В Успенском соборе отходила обедня. Патриарший хор на левом клиросе и государевых жильцов – на правом попеременно оглашали темно-золотые своды то отроческим сладкогласием, то ревом крепких глоток. С тихим потрескиванием костры свечей перед золотыми окладами озаряли разгоряченные лица бояр. Служил патриарх, – будто великомученик суздальского письма сошел с доски, живыми были глаза, да слабые руки, да узкая борода до пупа, шевелившаяся по тяжелой ризе. Двенадцать великанов-дьяконов, буйноволосые и звероподобные, звякали тяжелыми кадилами. В клубах ладана плыл патриарх и по сторонам его митрополиты и архиереи. Возгласами архидьякона наполнялся, как крепким вином, весь собор. Сие был Третий Рим. Веселилось надменное русское сердце.

На царском месте под алым шатром стояла Софья. По правую руку ее – царь Иван, – полуприкрыл веки, скулы его горели на больном лице. Налево стоял долговязый Петр, – будто на святках одели мужика в царское платье не по росту. Бояре, поднося ко рту платочек, с усмешкой поглядывали на него: несуразный вьюноша, и стоять не может, топчется, как гусь, косолапо, шею не держит… Софья по крайней мере понимает державный чин. Под ногами, чтобы выше быть, скамеечка. Лик покойный, ладони сложены на груди, и руки, и грудь, плечи, уши, венец жарко пылают камнями. Будто – сама владычица Казанская стоит под шатром… А у этого, у кукуйского кутилки, желваки выпячены с углов рта, будто так сейчас и укусит, да – кусачка слаба… Глаз злой, гордый… И – видно всем – и в мыслях нет благочестия…
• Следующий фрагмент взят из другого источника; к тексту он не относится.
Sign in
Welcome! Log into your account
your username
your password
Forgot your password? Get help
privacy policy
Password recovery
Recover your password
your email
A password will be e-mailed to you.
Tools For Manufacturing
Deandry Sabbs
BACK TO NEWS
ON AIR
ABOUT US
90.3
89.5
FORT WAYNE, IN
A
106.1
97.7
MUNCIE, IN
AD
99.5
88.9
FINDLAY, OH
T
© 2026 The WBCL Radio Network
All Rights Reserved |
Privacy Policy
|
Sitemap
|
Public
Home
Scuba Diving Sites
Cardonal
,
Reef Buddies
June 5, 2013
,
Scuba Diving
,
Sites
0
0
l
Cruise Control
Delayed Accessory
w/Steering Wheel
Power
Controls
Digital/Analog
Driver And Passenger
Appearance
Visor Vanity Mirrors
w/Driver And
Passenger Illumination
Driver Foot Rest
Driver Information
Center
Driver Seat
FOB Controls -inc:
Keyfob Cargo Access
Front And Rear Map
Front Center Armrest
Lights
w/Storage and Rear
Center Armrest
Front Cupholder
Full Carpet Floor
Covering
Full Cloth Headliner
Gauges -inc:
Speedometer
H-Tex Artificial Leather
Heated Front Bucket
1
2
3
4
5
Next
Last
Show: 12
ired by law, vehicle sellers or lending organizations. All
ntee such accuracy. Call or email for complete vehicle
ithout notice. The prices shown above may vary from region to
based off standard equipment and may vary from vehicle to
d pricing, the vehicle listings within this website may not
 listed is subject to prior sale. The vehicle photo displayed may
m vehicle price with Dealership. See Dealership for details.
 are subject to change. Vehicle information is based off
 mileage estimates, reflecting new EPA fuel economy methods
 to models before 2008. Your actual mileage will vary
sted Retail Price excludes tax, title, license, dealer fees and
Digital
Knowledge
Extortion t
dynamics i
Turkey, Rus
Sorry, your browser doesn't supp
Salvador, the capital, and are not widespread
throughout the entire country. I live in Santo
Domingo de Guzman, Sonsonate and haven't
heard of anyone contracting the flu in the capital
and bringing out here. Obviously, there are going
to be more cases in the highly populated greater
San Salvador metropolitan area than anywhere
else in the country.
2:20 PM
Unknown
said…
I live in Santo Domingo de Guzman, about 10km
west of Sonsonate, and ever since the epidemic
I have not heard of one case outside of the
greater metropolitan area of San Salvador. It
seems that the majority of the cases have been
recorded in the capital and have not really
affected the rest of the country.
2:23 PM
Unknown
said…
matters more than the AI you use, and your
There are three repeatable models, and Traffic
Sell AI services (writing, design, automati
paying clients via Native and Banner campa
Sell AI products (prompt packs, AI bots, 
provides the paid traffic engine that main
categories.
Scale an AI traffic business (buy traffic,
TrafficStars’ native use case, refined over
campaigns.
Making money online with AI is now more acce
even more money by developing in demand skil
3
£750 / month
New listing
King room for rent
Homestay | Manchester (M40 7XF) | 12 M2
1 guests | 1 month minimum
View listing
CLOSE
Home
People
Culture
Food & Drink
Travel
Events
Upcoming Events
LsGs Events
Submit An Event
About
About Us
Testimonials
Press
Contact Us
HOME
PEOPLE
Обедня отошла. Засуетились церковные служки. Заколебались хоругви, слюдяные фонари, кресты и иконы, поднятые на руках. Сквозь раздавшихся бояр и дворян двинулся крестный ход. Патриарх, поддерживаемый дьяконами, поклонился царям, прося их взять, по обычаю, образ Казанской владычицы и идти на Красную площадь к Казанскому собору. Московский митрополит поднес образ Ивану. Царь ущипнул редкую бородку, оглянулся на Софью. Она, не шевелясь, как истукан, глядела на луч в слюдяном окошечке…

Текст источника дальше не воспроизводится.